Huge bill for runaway athletes revealed
TAXPAYERS have already forked out $1.3 million to feed and house 220 overstaying Gold Coast Commonwealth Games coaches and athletes who have formally lodged legal action that will stop them being kicked out of Australia for years.
Australians will also be whacked with a gold-medal legal bill - currently sitting at $300,000 and likely to dramatically increase - to force about 200 of those overstayers to leave.
Most of them are from African nations.
Six months after the Games ended, 220 people have lodged protection visa applications to stay in Australia.
But 194 of those have been refused. Three applications were withdrawn and 23 are being considered.
Of those who were refused a protection visa, it can today be revealed 184 applied for a review of their case at the Administrative Appeals Tribunal.
It means they could remain in Australia for years on the taxpayer-funded legal merry-go-round.
Most of the overstayers are in a detention centre on the mainland or are in community detention, depending on where they are in Australia and their assessed security risk.
In detention they are given all their meals, accommodation and access to telephones.

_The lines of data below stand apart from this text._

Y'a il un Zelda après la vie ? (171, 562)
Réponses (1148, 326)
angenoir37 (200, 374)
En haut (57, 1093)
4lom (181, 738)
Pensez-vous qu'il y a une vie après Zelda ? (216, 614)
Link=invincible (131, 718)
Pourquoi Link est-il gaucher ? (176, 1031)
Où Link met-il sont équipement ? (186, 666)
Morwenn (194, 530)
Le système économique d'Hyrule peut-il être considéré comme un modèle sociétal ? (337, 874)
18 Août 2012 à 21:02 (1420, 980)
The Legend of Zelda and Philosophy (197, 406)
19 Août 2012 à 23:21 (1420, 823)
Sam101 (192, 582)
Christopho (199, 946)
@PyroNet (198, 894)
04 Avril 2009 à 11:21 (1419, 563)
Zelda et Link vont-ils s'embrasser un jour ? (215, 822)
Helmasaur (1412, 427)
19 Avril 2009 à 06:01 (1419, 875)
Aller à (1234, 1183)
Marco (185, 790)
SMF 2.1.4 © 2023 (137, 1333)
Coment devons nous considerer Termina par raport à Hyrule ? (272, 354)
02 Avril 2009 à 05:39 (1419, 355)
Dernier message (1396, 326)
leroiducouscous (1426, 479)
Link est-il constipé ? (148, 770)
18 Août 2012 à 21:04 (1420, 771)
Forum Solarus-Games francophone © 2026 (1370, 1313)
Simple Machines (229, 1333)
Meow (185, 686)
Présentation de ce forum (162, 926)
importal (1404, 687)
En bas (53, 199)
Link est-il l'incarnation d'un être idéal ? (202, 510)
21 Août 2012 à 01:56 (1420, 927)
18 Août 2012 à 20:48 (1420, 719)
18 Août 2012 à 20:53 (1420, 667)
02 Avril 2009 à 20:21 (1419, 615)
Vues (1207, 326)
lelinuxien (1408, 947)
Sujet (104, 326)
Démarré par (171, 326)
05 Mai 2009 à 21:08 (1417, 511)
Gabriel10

News Queensland can also reveal that a statutory review of the AAT due today will now be handed to the Government on November 30, after former High Court justice Ian Callinan asked for an extension.
Home Affairs Minister Peter Dutton said an overly generous system meant hardworking taxpayers were footing the bill for those demanding to live in Australia.
"Six months on from the Commonwealth Games and we are still finalising applications for protection due to our judicial system - unfortunately this is due to our ridiculously generous review system,'' Mr Dutton said.
"People should have their day in court, but at the moment the way in which some members of the AAT are operating in many of these cases is a joke. To date this has cost the Australian taxpayer over $1.5 million and we are being taken for a ride.
"This is why the Government currently has commissioned a review of the AAT to look at ways to better address community standards because it is not right that these people are clogging up our judicial system."
The Government announced in July that it had appointed Mr Callinan to review the AAT.
At the time, Attorney-General Christian Porter said: "It … (is) a timely opportunity to ensure that the (AAT) is meeting its statutory objectives, in particular that it is promoting public trust and confidence through its decisions and that decisions reflect community expectations."
Mr Callinan's report to Government will find if the AAT is promoting timely and final resolution of matters; and whether its operations and efficiencies can be improved by new laws.
This year The Courier-Mail revealed federal courts had listed matters to hear asylum seeker appeals out to the year 2021.
A Federal Court spokesman said it was taking about four months for a case to be heard in the Federal Court and 10 months in the Federal Circuit Court.